What Is Polyurethane Concrete Raising?
“Poly” raising is a method that fills voids and stabilizes soil by injecting foam through small holes placed in the piece of concrete that’s sinking or unstable. Connected to a delivery port, an injection gun is used to insert a polyurethane material into the affected area. The material then expands shortly after being injected to lift the concrete. It can also be used to sub-seal floors.
What Are the Pros and Cons of Each Method?
Both methods use materials that will not shrink. Also, poly and mudjacking methods have fairly equal lifting capabilities. The holes drilled for mudjacking are larger in diameter than what’s used with the poly process. Yes, poly is more of an investment than mudjacking. However, poly raising is considered cost-effective because results can last for several years with proper application. While there is some concern about possible toxicity with poly foam, the mixture is perfectly safe when correctly blended.

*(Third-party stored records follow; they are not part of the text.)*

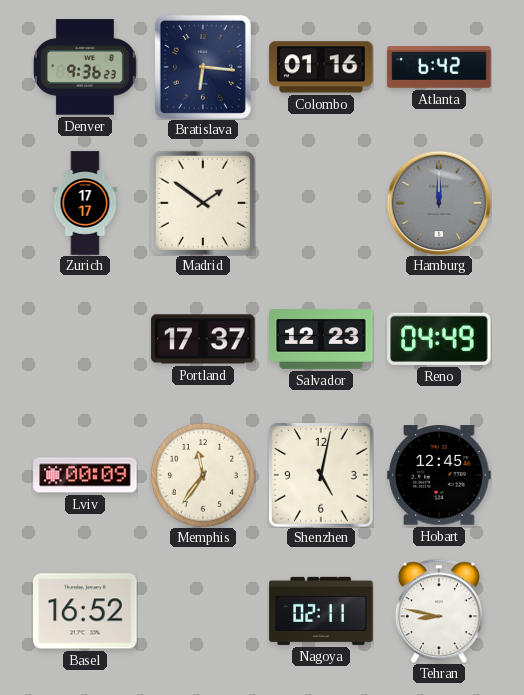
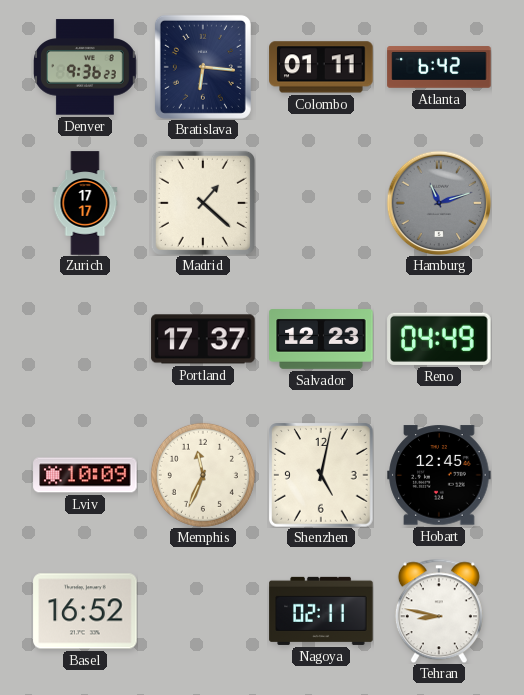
Colombo: 01:16 -> 01:11
Madrid: 1:51 -> 1:22
Hamburg: 12:00 -> 11:12
Lviv: 00:09 -> 10:09
Memphis: 11:36 -> 11:34
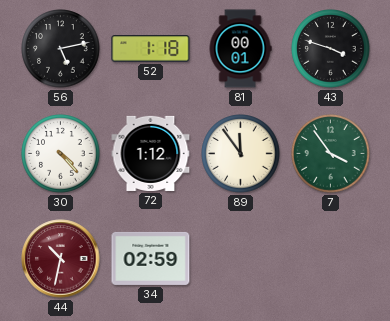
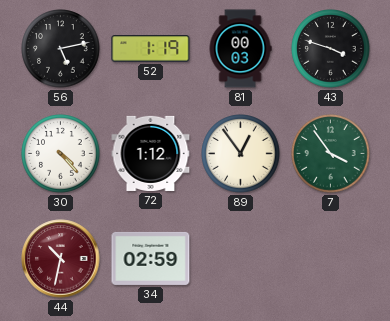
52: 1:18 -> 1:19
81: 00:01 -> 00:03
89: 11:54 -> 12:54
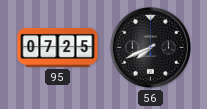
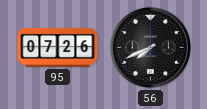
95: 07:25 -> 07:26
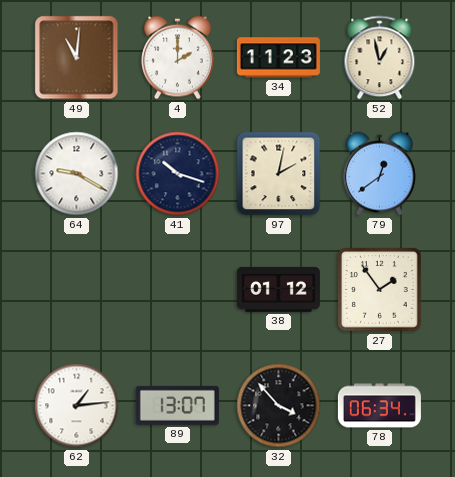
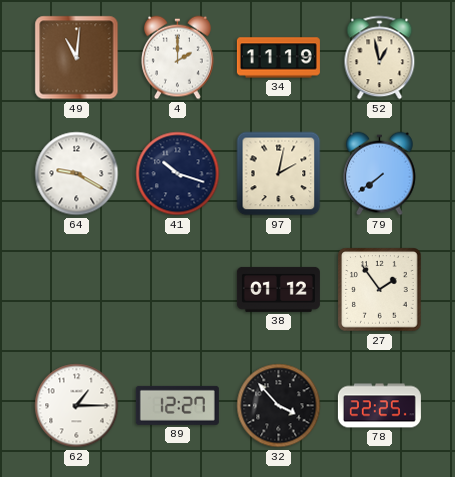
34: 11:23 -> 11:19
79: 12:39 -> 7:39
62: 1:14 -> 1:15
89: 13:07 -> 12:27
78: 06:34 -> 22:25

The type of concrete raising Illinois contractors often recommend is polyurethane foam concrete raising. It’s an alternative to the traditional mud-jacking method that appeals to many customers prefer because smaller holes are used with poly applications. A less-invasive approach to stabilizing concrete also means completed repairs will not be as noticeable. And because poly material is lightweight, it won’t overburden the soil when used to correct problems with larger slabs.